Gerade auf Jahresende beehren den Buchmarkt zwei Musikjournalisten mit ihren gesammelten Kolumnen. Zum einen Diedrich Diederichsen (Freiheit macht arm – Das Leben nach dem Rock ’n’ Roll 1990–1993, Köln 1993), der, nachdem er seine Platt(en)kritiken zu Literatur erklärte, verzweifelt neue Affirmationsmodelle für sein linksradikales Spießertum sucht. Not for regular folks! Daneben gab er jahrelang den Spex-Redakteur (Sie wissen schon: das ubiquitäre WG-Klo-Triumvirat konkret/Titanic/Spex), der Zeitung also, nach deren Lesen man sich prinzipiell blöder vorkommt als zuvor. Und zum anderen das bürgerliche Pendant Karl Bruckmaier, früher Zündfunk-Redakteur bei Bayern 2 und regelmäßiger Kolumnist für die Süddeutsche Zeitung (I’m Only In It For The Zeilenhonorar – Kritiken, Aufsätze, Interviews 1983–1993, Augsburg 1993). Beide konstatieren: Pop ist tot.
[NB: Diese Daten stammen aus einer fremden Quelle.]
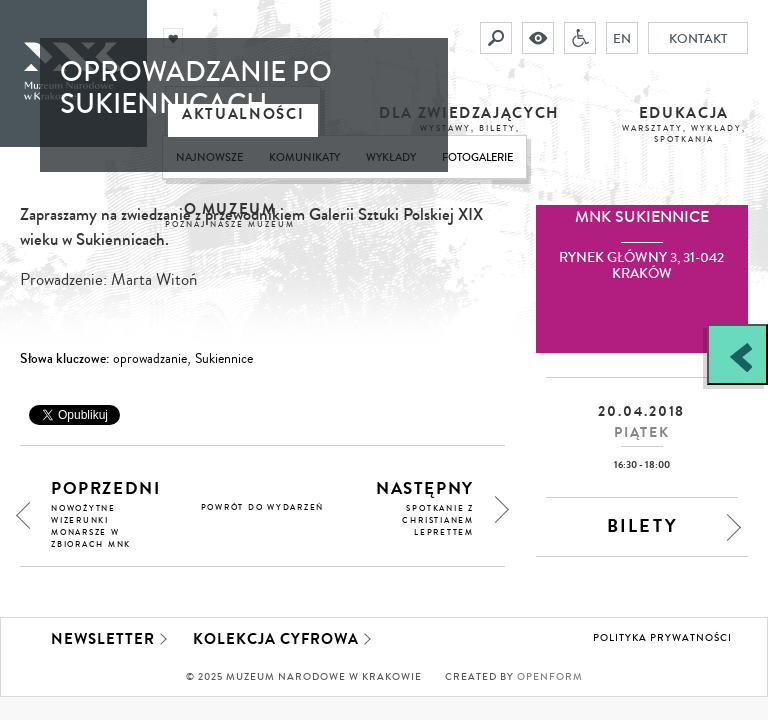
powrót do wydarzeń (263, 507)
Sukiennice (224, 359)
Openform (550, 677)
Aber während sich Bruckmaier wohltuend nur bei der Analyse aufhält resp. sich in einem Beitrag über die unerklärliche Kohärenz von Jazz und Lyrik amüsiert, muß Diederichsen fremdwortüberfrachtete Essays hervorquetschen, in denen er für HipHop die legitime Nachfolge des Rock ’n’ Roll postuliert und in selben »Grundbedingungen neuen linken Denkens« ausmacht. Das ist dann die politische Korrektheit, der wir die Existenz von Gesinnungsmusikanten wie Ice-T oder Rage Against The Machine zu verdanken haben. Bruckmaier zählt hingegen genüßlich seine Feindbilder auf. Und da gehe ich voll mit: »Videos mit obdachlosen und hungernden Kindern […] Senatsbeauftragte für Rockmusik […] Winselnde Weltanschauungswachteln […] ABM-Rocker […] Classic Rock […] Gewaltvideoverbieter […] Jazzmessen […]«. Will man Popkritik auch als Zeitdokument begreifen, sollte man beide Bücher haben. Und lesen.
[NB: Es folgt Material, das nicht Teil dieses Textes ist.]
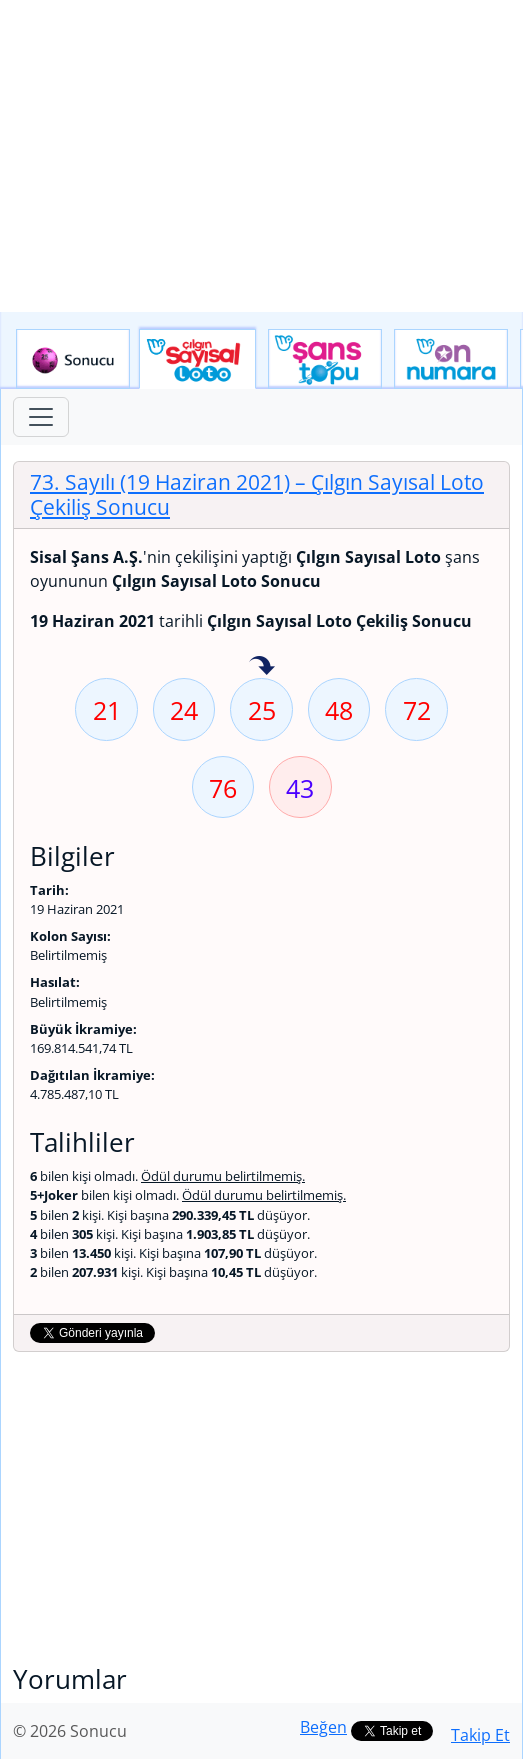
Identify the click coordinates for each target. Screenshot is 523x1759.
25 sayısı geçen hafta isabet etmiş (262, 667)
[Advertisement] (261, 156)
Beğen (323, 1727)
Auch voll zum Mitgehen ist das schon etwas betagte Bändchen von Horst Tomayer, Hirnverbranntes und Feinziseliertes (Hamburg 1990), mit einer Sammlung seiner Arbeiten für das altultralinke, aber sympathische Magazin konkret. Tomayer kennen wir zudem als Kleindarsteller in Otto-Filmen, als begnadeten Kleinschriftsteller, als Rennradler, der mühelos 200 km/d abbürstelt, und einen, der sich aufs Remittieren von altbackenen Hostien und aufs Pilzezubereiten versteht wie keiner sonst (na gut, außer Wiglaf Droste und mir). Illustriert ist der ganze Spaß auch noch von Ernst Kahl, und das ist schon Grund allein.

Konkret ist übrigens das Heftchen, welches ostdeutschen Versifexen gelegentlich die Kommata nachzählt. Diese revanchieren sich dann, indem sie den Namen des Herausgebers Gremliza permanent falsch (mit tz) schreiben. So was kann auch unterhaltsam sein. In etwa so unterhaltsam wie die Variante, die mir neulich Harry Rowohlt anbot, um sich für sein Falschschreiben der Ortsnamen Schleiz und Greiz (beides ebenfalls mit tz) zu rehabilitieren. Und dem lasse ich alles durch. Verraten wird hier aber nix von.